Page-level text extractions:
....

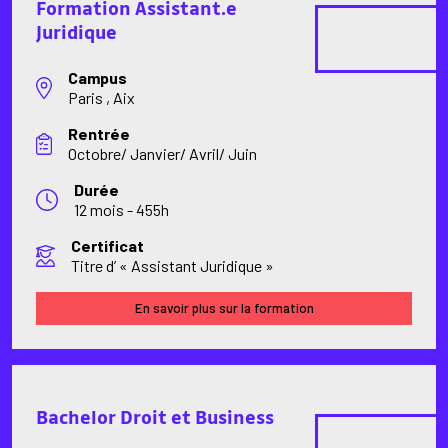
Formation Assistant.e
Juridique
Campus
Paris , Aix
Rentrée
Octobre/ Janvier/ Avril/ Juin
Durée
12 mois - 455h
Certificat
Titre d’ « Assistant Juridique »
En savoir plus sur la formation
Bachelor Droit et Business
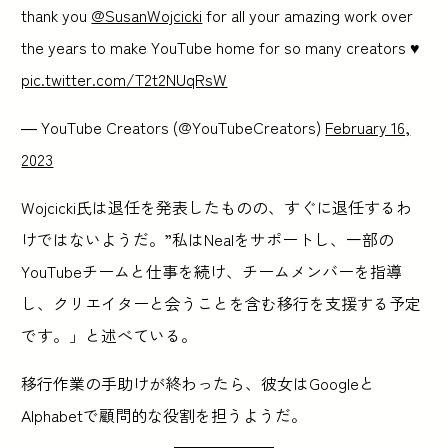
thank you
@SusanWojcicki
for all your amazing work over
the years to make YouTube home for so many creators ♥️
pic.twitter.com/T2t2NUqRsW
— YouTube Creators (@YouTubeCreators)
February 16,
2023
Wojcicki氏は退任を発表したものの、すぐに退任するわ
けではないようだ。”私はNealをサポートし、一部の
YouTubeチームと仕事を続け、チームメンバーを指導
し、クリエイターと会うことを含む移行を支援する予定
です。」と述べている。
移行作業の手助けが終わったら、彼女はGoogleと
Alphabetで顧問的な役割を担うようだ。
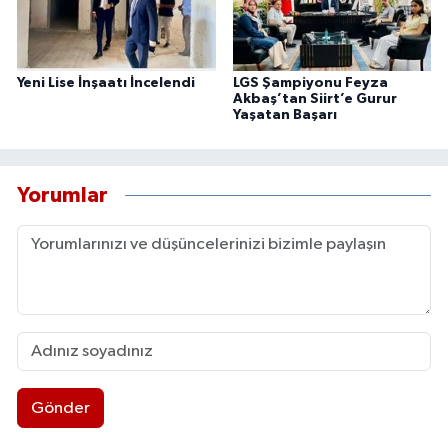
Yeni Lise İnşaatı İncelendi
LGS Şampiyonu Feyza
Akbaş’tan Siirt’e Gurur
Yaşatan Başarı
Yorumlar
Gönder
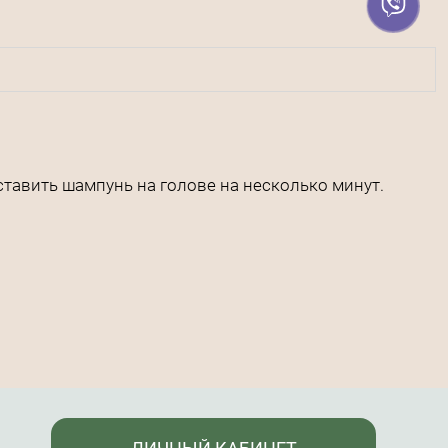
тавить шампунь на голове на несколько минут.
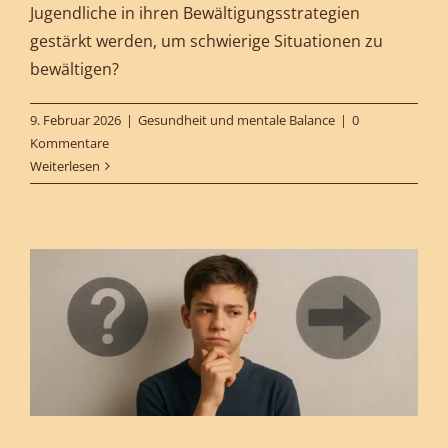
Jugendliche in ihren Bewältigungsstrategien
gestärkt werden, um schwierige Situationen zu
bewältigen?
9. Februar 2026
|
Gesundheit und mentale Balance
|
0
Kommentare
Weiterlesen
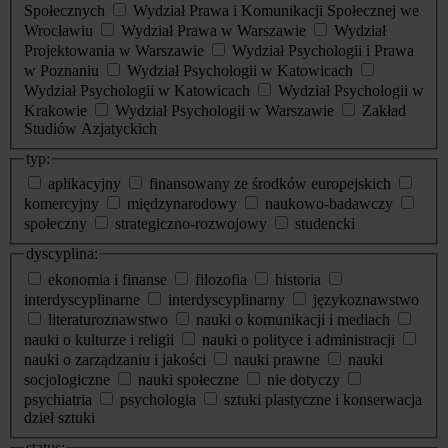
Społecznych
Wydział Prawa i Komunikacji Społecznej we
Wrocławiu
Wydział Prawa w Warszawie
Wydział
Projektowania w Warszawie
Wydział Psychologii i Prawa
w Poznaniu
Wydział Psychologii w Katowicach
Wydział Psychologii w Katowicach
Wydział Psychologii w
Krakowie
Wydział Psychologii w Warszawie
Zakład
Studiów Azjatyckich
typ:
aplikacyjny
finansowany ze środków europejskich
komercyjny
międzynarodowy
naukowo-badawczy
społeczny
strategiczno-rozwojowy
studencki
dyscyplina:
ekonomia i finanse
filozofia
historia
interdyscyplinarne
interdyscyplinarny
językoznawstwo
literaturoznawstwo
nauki o komunikacji i mediach
nauki o kulturze i religii
nauki o polityce i administracji
nauki o zarządzaniu i jakości
nauki prawne
nauki
socjologiczne
nauki społeczne
nie dotyczy
psychiatria
psychologia
sztuki plastyczne i konserwacja
dzieł sztuki
status:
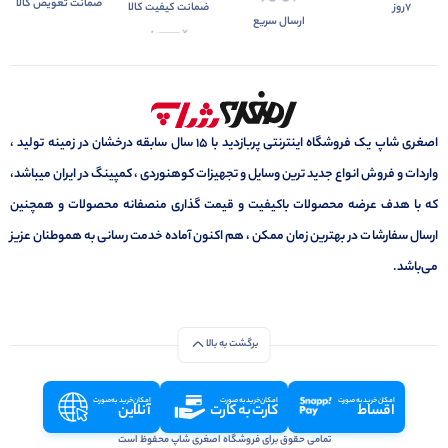
ضمانت تعویض کالا
7روز
ضمانت کیفیت کالا
ارسال سریع
اصغری شاپ یک فروشگاه اینترنتی پربازدید با 15 سال سابقه درخشان در زمینه تولید ،
واردات و فروش انواع جدید ترین وسایل و تجهیزات کوهنوردی ، کمپینگ در ایران میباشد،
که با هدف عرضه محصولات باکیفیت و قیمت گذاری منصفانه محصولات و همچنین
ارسال سفارشات در بهترین زمان ممکن ، هم اکنون آماده خدمت رسانی به هموطنان عزیز
می‌باشد.
برگشت به بالا
امکان خرید به صورت
امکان خرید به صورت
امکان خرید به صورت
اقساط
کارت به کارت
آنلاین
تمامی حقوق برای فروشگاه اصغری شاپ محفوظ است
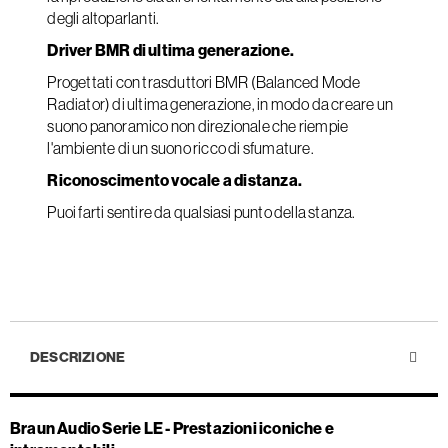
degli altoparlanti.
Driver BMR di ultima generazione.
Progettati con trasduttori BMR (Balanced Mode
Radiator) di ultima generazione, in modo da creare un
suono panoramico non direzionale che riempie
l'ambiente di un suono ricco di sfumature.
Riconoscimento vocale a distanza.
Puoi farti sentire da qualsiasi punto della stanza.
DESCRIZIONE
Braun Audio Serie LE - Prestazioni iconiche e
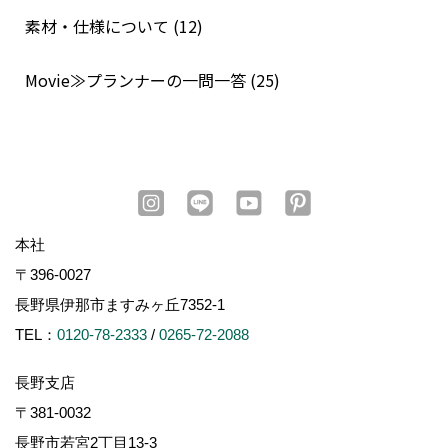
素材・仕様について (12)
Movie≫プランナーの一問一答 (25)
本社
〒396-0027
長野県伊那市ますみヶ丘7352-1
TEL：
0120-78-2333
/
0265-72-2088
長野支店
〒381-0032
長野市若宮2丁目13-3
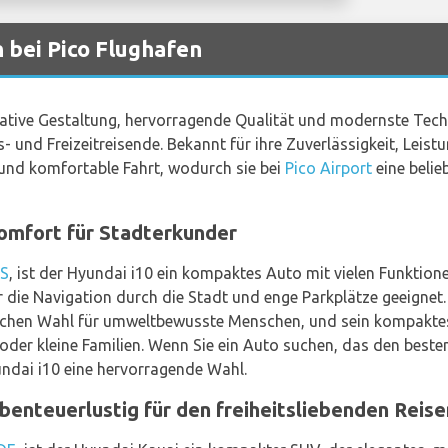
bei Pico Flughafen
vative Gestaltung, hervorragende Qualität und modernste Techn
und Freizeitreisende. Bekannt für ihre Zuverlässigkeit, Leistu
und komfortable Fahrt, wodurch sie bei
Pico Airport
eine beli
omfort für Stadterkunder
IS
, ist der Hyundai i10 ein kompaktes Auto mit vielen Funktion
 die Navigation durch die Stadt und enge Parkplätze geeignet. 
ichen Wahl für umweltbewusste Menschen, und sein kompaktes,
e oder kleine Familien. Wenn Sie ein Auto suchen, das den best
yundai i10 eine hervorragende Wahl.
benteuerlustig für den freiheitsliebenden Reis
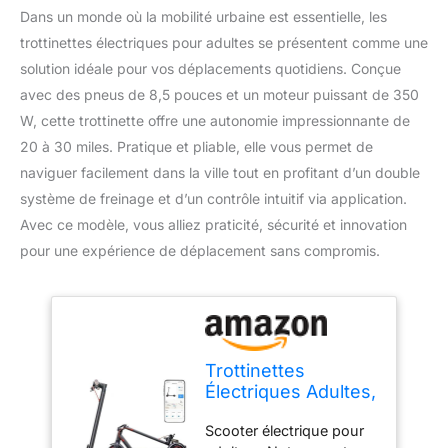
Dans un monde où la mobilité urbaine est essentielle, les
trottinettes électriques pour adultes se présentent comme une
solution idéale pour vos déplacements quotidiens. Conçue
avec des pneus de 8,5 pouces et un moteur puissant de 350
W, cette trottinette offre une autonomie impressionnante de
20 à 30 miles. Pratique et pliable, elle vous permet de
naviguer facilement dans la ville tout en profitant d’un double
système de freinage et d’un contrôle intuitif via application.
Avec ce modèle, vous alliez praticité, sécurité et innovation
pour une expérience de déplacement sans compromis.
Trottinettes
Électriques Adultes,
pneus de 8,5
Scooter électrique pour
Pouces, Moteur de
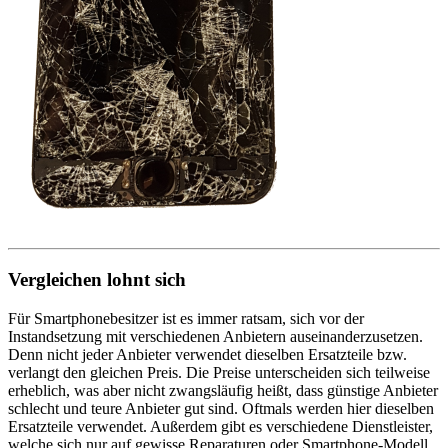
Vergleichen lohnt sich
Für Smartphonebesitzer ist es immer ratsam, sich vor der
Instandsetzung mit verschiedenen Anbietern auseinanderzusetzen.
Denn nicht jeder Anbieter verwendet dieselben Ersatzteile bzw.
verlangt den gleichen Preis. Die Preise unterscheiden sich teilweise
erheblich, was aber nicht zwangsläufig heißt, dass günstige Anbieter
schlecht und teure Anbieter gut sind. Oftmals werden hier dieselben
Ersatzteile verwendet. Außerdem gibt es verschiedene Dienstleister,
welche sich nur auf gewisse Reparaturen oder Smartphone-Modell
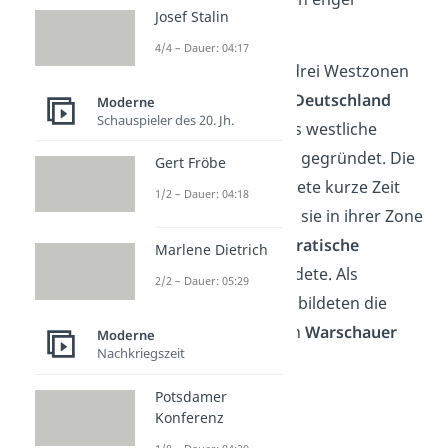
Josef Stalin
zusammen.
4/4 – Dauer: 04:17
So wurden 1949 die drei Westzonen
zur
Bundesrepublik Deutschland
Moderne
Schauspieler des 20. Jh.
(BRD)
vereint und das westliche
Militärbündnis
NATO
gegründet. Die
Gert Fröbe
Sowjetunion antwortete kurze Zeit
1/2 – Dauer: 04:18
später darauf, indem sie in ihrer Zone
die
Deutsche Demokratische
Marlene Dietrich
Republik (DDR)
gründete. Als
2/2 – Dauer: 05:29
Gegensatz zur NATO bildeten die
Ostblock-Staaten den
Warschauer
Moderne
Nachkriegszeit
Pakt
.
Potsdamer
Konferenz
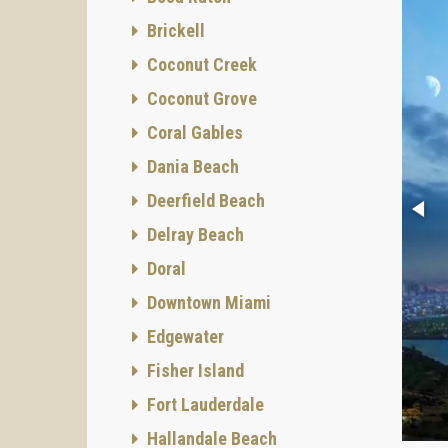
Brickell
Coconut Creek
Coconut Grove
Coral Gables
Dania Beach
Deerfield Beach
Delray Beach
Doral
Downtown Miami
Edgewater
Fisher Island
Fort Lauderdale
Hallandale Beach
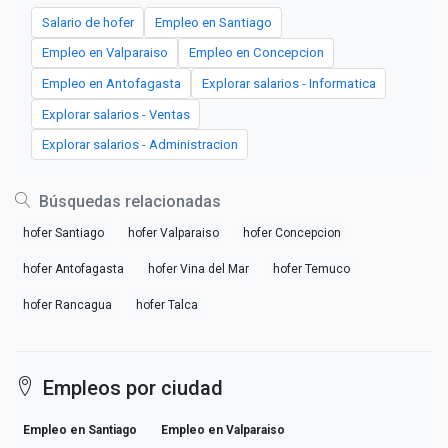
Salario de hofer
Empleo en Santiago
Empleo en Valparaiso
Empleo en Concepcion
Empleo en Antofagasta
Explorar salarios - Informatica
Explorar salarios - Ventas
Explorar salarios - Administracion
Búsquedas relacionadas
hofer Santiago
hofer Valparaiso
hofer Concepcion
hofer Antofagasta
hofer Vina del Mar
hofer Temuco
hofer Rancagua
hofer Talca
Empleos por ciudad
Empleo en Santiago
Empleo en Valparaiso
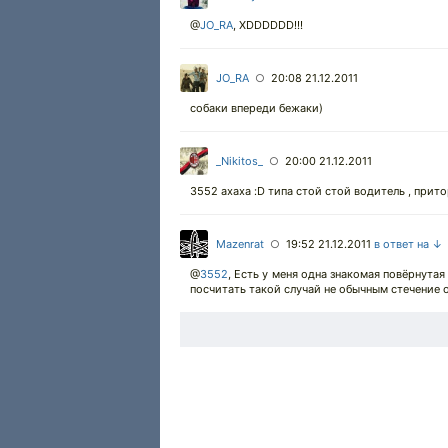
@
JO_RA
, XDDDDDD!!!
JO_RA
20:08 21.12.2011
○
собаки впереди бежаки)
_Nikitos_
20:00 21.12.2011
○
3552 ахаха :D типа стой стой водитель , прито
Mazenrat
19:52 21.12.2011
в ответ на ↓
○
@
3552
, Есть у меня одна знакомая повёрнутая
посчитать такой случай не обычным стечение 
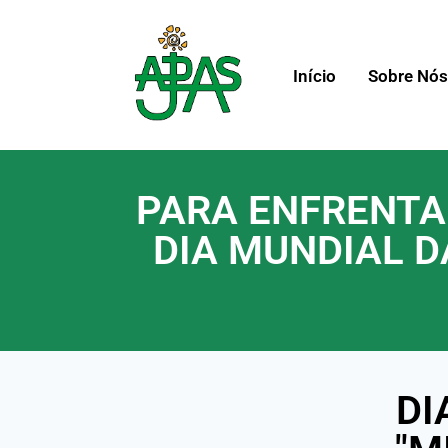
Início
Sobre Nó
PARA ENFRENTAR
DIA MUNDIAL D
DI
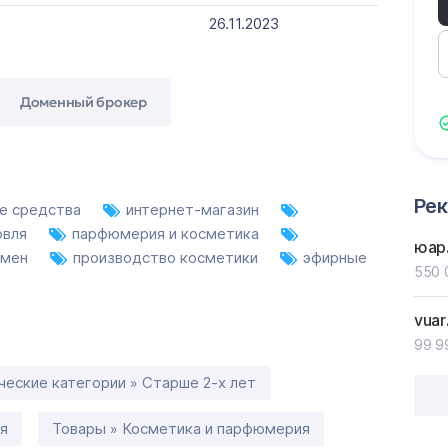
26.11.2023
Доменный брокер
Ре
ие средства
интернет-магазин
овля
парфюмерия и косметика
юар
омен
производство косметики
эфирные
550 
vuar
99 9
еские категории » Старше 2-х лет
я
Товары » Косметика и парфюмерия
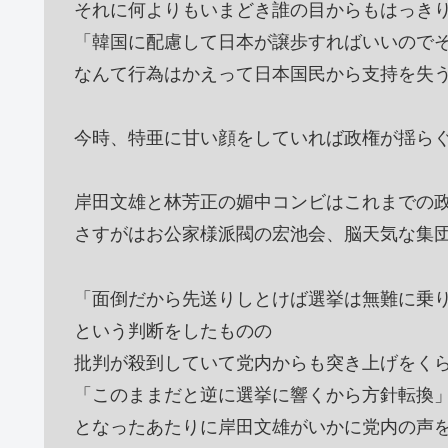
それに何よりもいまどき誰の目からもはっき
「韓国に配慮して日本が譲歩すればいいので
なんて行為はかえって日本国民から支持を失
今時、特亜に甘い顔をしていれば政権が揺ら
岸田文雄と林芳正の媚中コンビはこれまでの
さすがはお公家様派閥の宏池会、脳天気な集
「面倒だから先送りしとけば選挙は無難に乗
という判断をしたものの
批判が殺到していて党内からも突き上げをく
「このままだと逆に選挙に響くから方針転換
となったあたりに岸田文雄がいかに党内の声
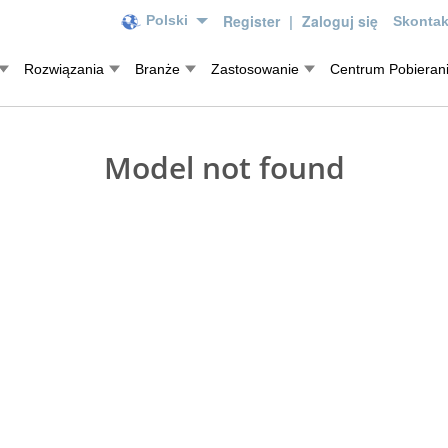
Register
|
Zaloguj się
Polski
Skontak
Rozwiązania
Branże
Zastosowanie
Centrum Pobieran
Model not found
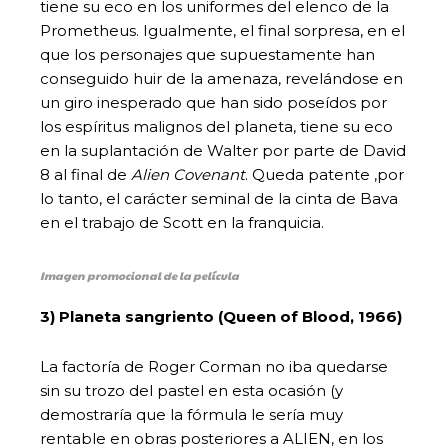
tiene su eco en los uniformes del elenco de la
Prometheus. Igualmente, el final sorpresa, en el
que los personajes que supuestamente han
conseguido huir de la amenaza, revelándose en
un giro inesperado que han sido poseídos por
los espíritus malignos del planeta, tiene su eco
en la suplantación de Walter por parte de David
8 al final de
Alien Covenant
. Queda patente ,por
lo tanto, el carácter seminal de la cinta de Bava
en el trabajo de Scott en la franquicia.
Imagen promocional de la película
3) Planeta sangriento (Queen of Blood, 1966)
La factoría de Roger Corman no iba quedarse
sin su trozo del pastel en esta ocasión (y
demostraría que la fórmula le sería muy
rentable en obras posteriores a ALIEN, en los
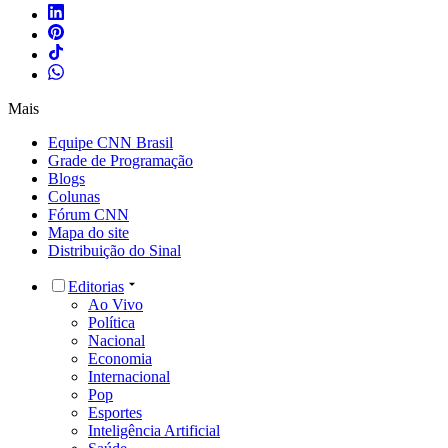
Mais
Equipe CNN Brasil
Grade de Programação
Blogs
Colunas
Fórum CNN
Mapa do site
Distribuição do Sinal
Editorias
Ao Vivo
Política
Nacional
Economia
Internacional
Pop
Esportes
Inteligência Artificial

....

Work required: Scan the lines above for "nicht" and state how many match, nothing more.

Expected output: 2